Kayla tampak menahan tawa melihat kelakuan Kak Dimas. Berbeda dengan Varisa yang sepertinya hampir meledak emosi.

"Aku cariin daritadi," kata seorang lelaki yang melepaskan pegangan tangan kak Dimas dariku. Siapa lagi kalau bukan kak Leon yang selalu saja muncul secara tiba-tiba.

"Oh .. udah selesai cari barangnya??" tanyaku sedikit lega melihatnya. Karena itu artinya aku bisa lepas dari situasi sekarang.

"Udah nih. Kamu udah belum?? Ngapain malah disini? Oh… ada Tante Ayu.. hallo Tan apa kabar?" Tanya kak Leon tanpa merasa canggung sedikitpun.

"Ada kamu juga Leon. Kalian barengan kesini ternyata?" Tanya Bu Ayu ramah.

"Iya Tante. Kebetulan ada perlu yang sama jadi sekalian aja barengan dari sekolah," jawab kak Leon.

"Dim.. kita ke bagian sana yuk.." ajak Varisa yang sedari tadi hanya memperhatikan.

Kak Dimas tampak lesu sambil mengikuti kemana Varisa akan membawanya. Apa aku terlalu jahat? Tanyaku dalam hati.

"Ya udah Tante mau nyusul mereka dulu ya. Kalian lanjut aja," kata Tante Ayu sambil tersenyum.

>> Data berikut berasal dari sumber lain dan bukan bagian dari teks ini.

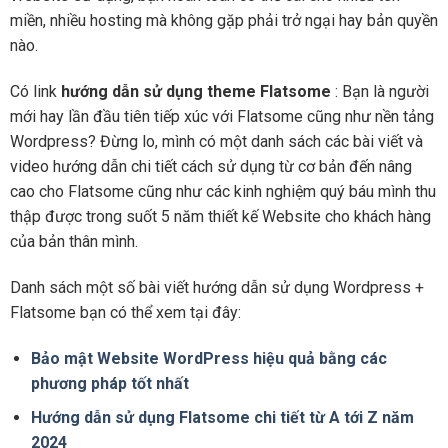
miền, nhiều hosting mà không gặp phải trở ngại hay bản quyền
nào.
Có link
hướng dẫn sử dụng theme Flatsome
: Bạn là người
mới hay lần đầu tiên tiếp xúc với Flatsome cũng như nền tảng
Wordpress? Đừng lo, mình có một danh sách các bài viết và
video hướng dẫn chi tiết cách sử dụng từ cơ bản đến nâng
cao cho Flatsome cũng như các kinh nghiệm quý báu mình thu
thập được trong suốt 5 năm thiết kế Website cho khách hàng
của bản thân mình.
Danh sách một số bài viết hướng dẫn sử dụng Wordpress +
Flatsome bạn có thể xem tại đây:
Bảo mật Website WordPress hiệu quả bằng các
phương pháp tốt nhất
Hướng dẫn sử dụng Flatsome chi tiết từ A tới Z năm
2024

"Kamu kenapa Kay? Pusing?" Tanyaku ketika ku lihat Kay memijat keningnya.

"Aku cuma bingung lihat drama cinta segiempat diantara kalian," bisik Kay agar tak terdengar kak Leon.

"Sakit Nita!!" Pekik Kay ketika ku cubit pinggangnya dengan kencang.

"Kamu mau cari apa sih sebenarnya kesini?" Tanya kak Leon ketika menyadari kami hanya berputar-putar sedari tadi.

"Kado buat hmmmmpppp!!!"

Aku langsung membekap mulut Kay yang tak terkontrol.

"Ohh… dia udah punya banyak baju bermerk. Kasih dia yang menyangkut basket aja, aku yakin dia pasti senang," kata kak Leon seperti sudah tau maksud Kay tadi.

"Berarti apa kita beli bola basket aja kak?" Tanya Kay to the poin.

Sementara di pikiranku langsung muncul ide untuk membelikan 'Wirst band dan arm sleeve'.

"Ya itu terserah kalian, aku sudah memberikan ide," kata kak Leon masa bodoh dengan apapun pilihan kami nanti.

"Tapi kok kakak bisa tau gitu?" Tanya Kay tanpa merasa bersalah telah menanyakan pertanyaan yang sensitif.

"Sssttt Kay!! Ya jelas tau lah, secara kak Dimas kan kapten tim basket. Pake nanya segala lagi!! Kita aja yang malah nggak kepikiran pe situ," kataku.

"Iya sih ya… kita kok bisa-bisanya nggak kepikiran itu ya?? Hahaha…"

Setelah membeli barang yang kami cari, akhirnya tiba waktunya aku harus kembali berboncengan dengan kak Leon karena Kay mengingkari janjinya. Tiba-tiba saja orang tuanya menelpon untuk segera pulang.

"Kak… soal hari ini.."

"Aku nggak janji!!" Kak Leon langsung saja memotong omonganku tanpa menunggu apa yang akan ku katakan.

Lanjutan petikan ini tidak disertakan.